The Difference Engine: Charles Babbage and the Quest to Build the First Computer by Doron Swade, Viking, $24.95, 342 pages. Reviewed in the Chapel Hill News on March 10, 2002.


The Chapel Hill News


March 10, 2002

Calculated obsession


By Phillip Manning

By many measures, Charles Babbage was a failure. He spent his life trying to build two computers and never got either one of them off the drawing board. In the process, he wasted 17,000 £ of the British treasury's money (about the cost of two battleships). The dismal outcome of his life's work embittered him. Just before his death in 1871 at age 80, a friend reported that Babbage "spoke as if he hated mankind in general."

History has not been kind to Babbage. He was an accomplished mathematician, but until recently, his contributions to computer science were unfairly overshadowed by his beautiful but flakey aide, Ada Byron, the Countess of Lovelace and the daughter of Lord Byron. In "The Difference Engine" (Viking, $24.95), Doron Swade, of the Science Museum in London, sets the record straight. He recounts Babbage's magnificent but failed quest to build the world's first computer, and then, proving that obsessions can be contagious, he built the machine himself.

Babbage's computer dreams started with a problem. In the early 19th century, builders, merchants and others relied on tables for the numbers required in their work. Navigators, for example, depended on tables of astronomical data. The manually calculated tables were unwieldy, but, more importantly, they were inaccurate. These errors caused serious problems, especially in navigation where sailors' lives depended on accuracy. The Chancellor of the Exchequer said, "an undetected error in a . . . table is like a sunken rock at sea . . . upon which it is impossible to say what wrecks may have taken place."

Babbage himself laboriously checked many existing tables by hand and found them full of errors. Babbage began to design a machine that could perform complex mathematical calculations. He devised a system of levers, wheels, gears and shafts for a mechanical computer. After a decade of great expense and work, a demonstration piece -- a prototype of a computer that Babbage named the Difference Engine -- was delivered in 1832. It was, Swade writes, "a weighty bronze and steel embodiment of solidity and precision." And it could calculate, too, following simple instructions programmed into it by Babbage.

The Difference Engine prototype turned out to be the high point of Babbage's career. Thousands of parts for the full-scale machine were made but never assembled. Babbage had moved on to a new design, this one for a far more sophisticated machine than the Difference Engine. It was called the Analytical Engine, and it had the same basic elements as today's electronic computers. Data and programs would be entered on punched cards. The Mill (or CPU) performed arithmetical operations, and the Store (or memory) retained the results for output or further operations. This architecture is identical to that specified in 1945 by John von Neumann, who is regarded as the father of the modern computer.
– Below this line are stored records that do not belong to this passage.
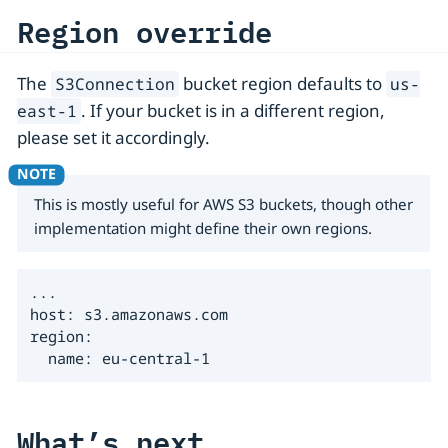
Region override
The
bucket region defaults to
S3Connection
us-
. If your bucket is in a different region,
east-1
please set it accordingly.
This is mostly useful for AWS S3 buckets, though other
implementation might define their own regions.
...

host: s3.amazonaws.com

region:

  name: eu-central-1
What’s next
Ada Lovelace met Babbage at a party in his London house and was entranced by his "thinking machine." Ada had a false sense of her own genius. "I have perceptions of things, which no one else has," she wrote and "immense reasoning faculties." However, despite studying mathematics for years, she was unable to solve even simple trigonometry problems. Nevertheless, she wanted to work with Babbage on the Analytical Engine.

Babbage had presented his ideas for the engine two years earlier at a scientific conference. One of the participants published a paper in French describing Babbage's ideas. Ada decided to translate the paper for publication in a British journal. Babbage encouraged her; he hoped that having a celebrity involved might help him get another grant from the British government. In 1843, 10 years after her meeting with Babbage, Ada published her translation. It was accompanied by seven "Translator's Notes," which ran about three times longer than the original paper and had a mystical tone that has endeared Ada to later generations.

Despite the publicity accompanying Ada's paper -- her only scientific publication -- the British government refused to sink any more money into Babbage's schemes. Today, Ada Lovelace has a computer language named after her and is celebrated in some circles as the first computer programmer. But until recently, Babbage was largely forgotten.

That situation changed when Doron Swade and his colleagues discovered Babbage's blueprints for the Difference Engine and decided to do what Babbage never could -- build the full-scale machine. They finished it in 1992, a few days before Babbage's 200th birthday. They tested it by raising 100 numbers to the power of seven, a feat that would require days to do manually. The machine performed flawlessly. The publicity accompanying its construction and testing generated numerous articles about Babbage, many of which proclaimed him as the father of modern computing.

Today, the gleaming Difference Engine sits on the floor of the London Science Museum, a proud monument to Babbage's magnificent obsession.